(Collected data)
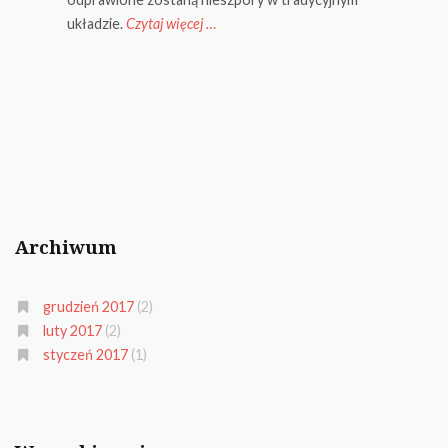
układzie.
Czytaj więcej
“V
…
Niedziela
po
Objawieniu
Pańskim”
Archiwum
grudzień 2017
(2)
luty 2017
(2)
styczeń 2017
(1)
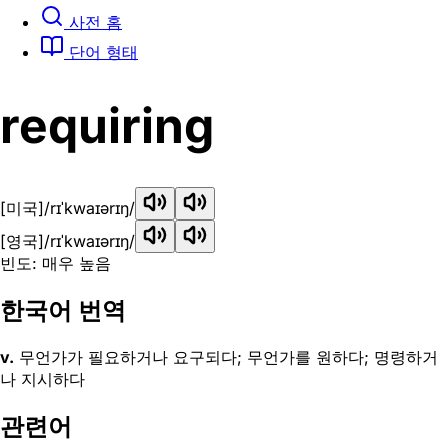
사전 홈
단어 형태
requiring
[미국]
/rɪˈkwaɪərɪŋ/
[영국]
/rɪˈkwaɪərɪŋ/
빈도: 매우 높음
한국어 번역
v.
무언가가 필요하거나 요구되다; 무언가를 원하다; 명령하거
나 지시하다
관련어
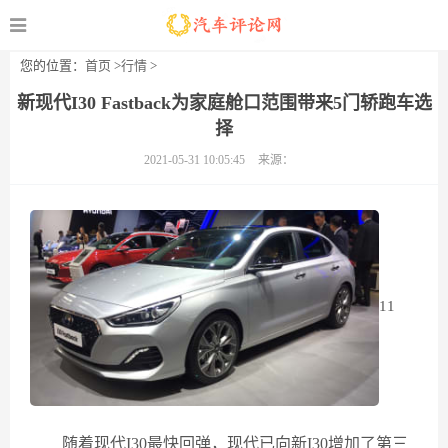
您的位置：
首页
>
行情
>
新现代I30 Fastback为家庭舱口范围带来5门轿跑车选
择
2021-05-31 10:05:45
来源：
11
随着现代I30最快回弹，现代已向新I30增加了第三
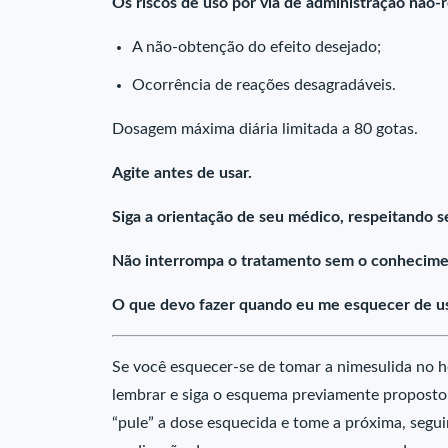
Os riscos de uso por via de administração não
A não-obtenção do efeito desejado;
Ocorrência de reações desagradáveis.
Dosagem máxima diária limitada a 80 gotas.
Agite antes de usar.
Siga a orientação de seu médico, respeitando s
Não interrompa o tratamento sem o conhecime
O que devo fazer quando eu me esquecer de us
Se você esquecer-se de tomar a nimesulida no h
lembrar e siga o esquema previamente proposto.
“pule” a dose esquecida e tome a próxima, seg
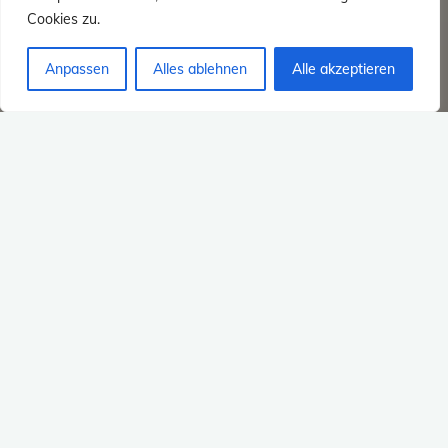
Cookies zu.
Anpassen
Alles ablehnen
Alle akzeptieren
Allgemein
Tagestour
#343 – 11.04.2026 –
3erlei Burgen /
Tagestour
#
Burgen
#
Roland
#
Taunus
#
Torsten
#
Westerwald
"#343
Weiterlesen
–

> EXERCISE: Copy the final stretch of lines, starting at the one that holds "Czytaj więcej" and ending at the last line of the data, exactly; omit pictures.

> RESULT:
Czytaj więcej
“V
…
Niedziela
po
Objawieniu
Pańskim”
Archiwum
grudzień 2017
(2)
luty 2017
(2)
styczeń 2017
(1)
사전 홈
단어 형태
requiring
[미국]
/rɪˈkwaɪərɪŋ/
[영국]
/rɪˈkwaɪərɪŋ/
빈도: 매우 높음
한국어 번역
v.
무언가가 필요하거나 요구되다; 무언가를 원하다; 명령하거
나 지시하다
관련어
您的位置：
首页
>
行情
>
新现代I30 Fastback为家庭舱口范围带来5门轿跑车选
择
2021-05-31 10:05:45
来源：
11
随着现代I30最快回弹，现代已向新I30增加了第三
Os riscos de uso por via de administração não
A não-obtenção do efeito desejado;
Ocorrência de reações desagradáveis.
Dosagem máxima diária limitada a 80 gotas.
Agite antes de usar.
Siga a orientação de seu médico, respeitando s
Não interrompa o tratamento sem o conhecime
O que devo fazer quando eu me esquecer de us
Se você esquecer-se de tomar a nimesulida no h
lembrar e siga o esquema previamente proposto.
“pule” a dose esquecida e tome a próxima, seg
Cookies zu.
Anpassen
Alles ablehnen
Alle akzeptieren
Allgemein
Tagestour
#343 – 11.04.2026 –
3erlei Burgen /
Tagestour
#
Burgen
#
Roland
#
Taunus
#
Torsten
#
Westerwald
"#343
Weiterlesen
–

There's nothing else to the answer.